Em 2017, o Governo britânico concedeu o indulto póstumo a Oscar Wilde. Em 1895, o escritor irlandês havia sido condenado a dois anos de trabalhos forçados por sodomia e corrupção da juventude – acusação esta última que o equiparava ao seu admirado Sócrates. “Wilde sempre disse que era um grego nascido em outra época. Além disso, como aconteceu com o filósofo, quando foram detê-lo ele se negou a fugir. Seu amigo Robert Ross havia preparado um barco para que fosse à França, mas ele não aceitou. Alguém como Wilde, com um conceito da vida tão teatral, assumiu que seu personagem tinha que viver esse castigo, embora nunca imaginasse até que ponto seria difícil”, relata Javier de Isusi, ilustrador espanhol que acaba de publicar La Divina Comedia de Oscar Wilde (A divina comédia de Oscar Wilde), um trabalho de mais de 300 páginas ao qual dedicou cinco anos, entre tarefas de pesquisa, roteiro e desenho. Neste sábado, 30 de novembro, a morte do gênio irlandês completa 119 anos.
A origem da publicação remonta à infância do desenhista, quando sofrendo de caxumba, ele recebeu de presente um livro de contos de Wilde. A partir de então, o autor de O Fantasma de Canterville se tornou um de seus autores favoritos. Por mais que lesse, porém, o Isusi adulto era incapaz de reconhecer nas obras de teatro, nos ensaios e no seu único romance aquele escritor que o havia ajudado a suportar melhor a doença. “Tive que esperar até ler De Profundis para entender muitas das coisas de Wilde que sempre me intrigaram. Só então pude fazer a correspondência entre o autor dos contos e o das obras de teatro e de O Retrato de Dorian Gray. No final compreendi que, como qualquer pessoa, em Wilde cabem facetas muito diversas. Do escritor moralista de O Príncipe Feliz e de O Gigante Egoísta até o personagem hedonista ou, se preferirmos o termo com o qual o qualificaram em seu tempo, imoral.”

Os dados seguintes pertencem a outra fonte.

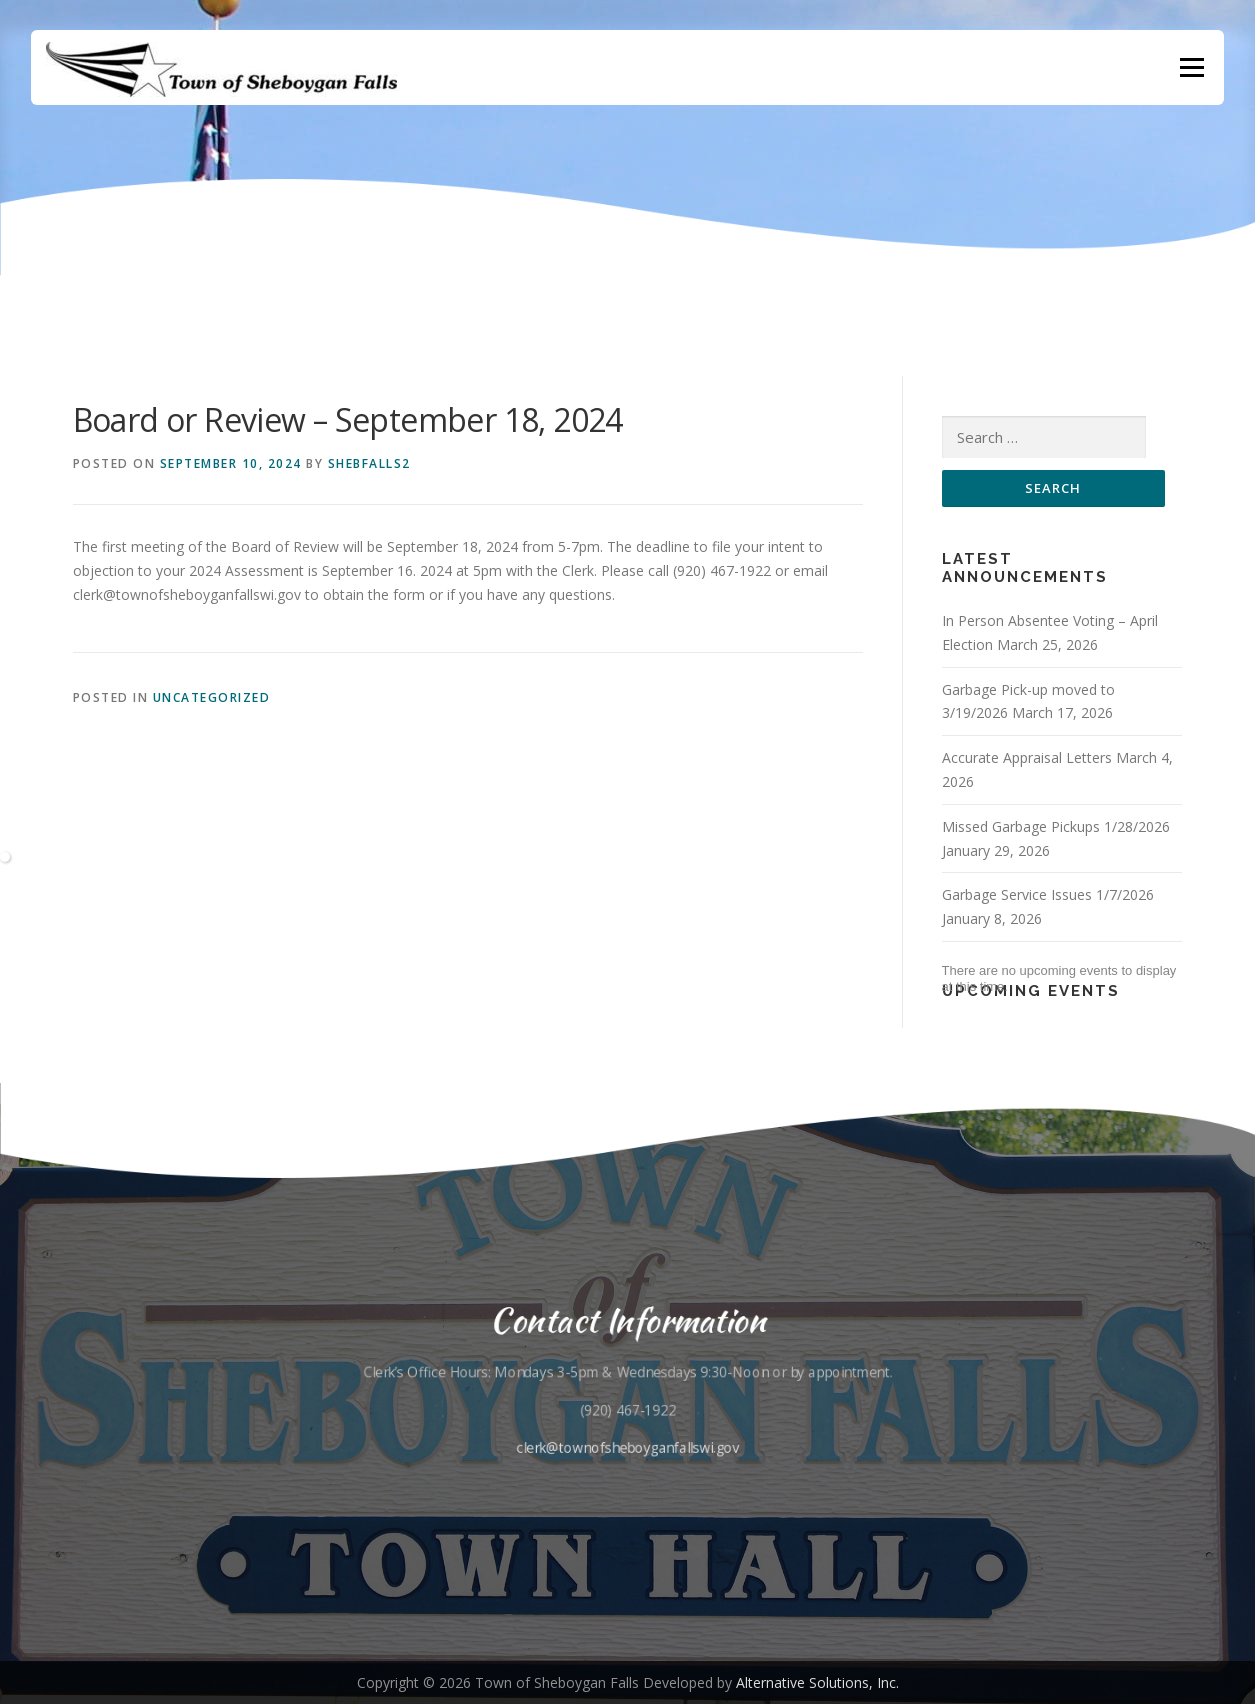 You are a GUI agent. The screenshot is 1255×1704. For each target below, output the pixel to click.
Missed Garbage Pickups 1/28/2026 (1056, 826)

Apesar de toda essa riqueza e variedade de matizes, a obra de Wilde é surpreendentemente breve e foi escrita em apenas oito anos. Um corpus literário que, em algumas ocasiões, foi eclipsado pela intensa e escandalosa vida do autor, sobretudo a relativa a esses últimos anos recriados em A divina comédia de Oscar Wilde e nos quais a prisão, a ruína econômica, a censura social e o alcoolismo transformaram o escritor numa sombra do que havia sido.
“Quando foi libertado e chegou a Paris, Oscar Wilde expressou sua vontade de começar uma nova vida. Esse desejo foi justamente a origem do meu trabalho. Ele sempre dissera que sua vida tinha sido como A Divina Comédia, que havia passado pelo inferno que era a prisão e que, nesse momento, estava no purgatório. Por isso, eu me perguntei se durante sua estada em Paris ele vivenciou realmente essa mudança pessoal que lhe permitisse ter um pouco de paraíso.”
Tudo indica que essa transformação nunca ocorreu, mas Isusi aproveita sua privilegiada posição de autor para levar Wilde até o lugar desejado, mesmo que apenas no plano simbólico. Desse modo, numa das cenas mais emotivas do livro, o ilustrador situa o escritor e seu amigo Robert Ross numa carruagem que percorre justamente os Campos Elíseos – nome que os gregos deram ao céu.
“Essa cena é real. Wilde e Ross realizaram esse trajeto parando em todos os cafés que encontravam no caminho para beber absinto. Inventei somente a conversa, embora muitas frases que incluo tenham sido do próprio Wilde. No fundo o livro inteiro é assim, uma mistura de realidade e ficção. Ou melhor, de realidade e mentira, porque acredito que ele teria preferido esse termo, já que o defendeu em seu ensaio ‘A Decadência da Mentira’.”
Esse jogo entre a verdade, a mentira, a ficção e os fatos documentados proposto por Isusi se articula através de brilhantes soluções gráficas e narrativas. Por exemplo: alucinações, passagens oníricas, o diálogo com o espectro de um juveníssimo e insolente Rimbaud e até as entrevistas com diferentes personagens que, como André Gide, Reginald Turner e Lorde Alfred Douglas, conheceram o escritor e dão testemunho sobre isso. “São entrevistas feitas na época atual, mas nas quais os entrevistados aparecem com o aspecto físico que tinham no momento em que conheceram Wilde. Pensei se devia fazê-lo assim ou não, mas percebi que o romance gráfico permite coisas desse tipo, que eram muito frequentes nos primeiros autores dos quadrinhos, como Winsor McCay e seu Little Nemo e que abandonamos pouco a pouco. São recursos que, embora possam não ter sentido se analisados de uma perspectiva racional, funcionam muito bem do ponto de vista narrativa.”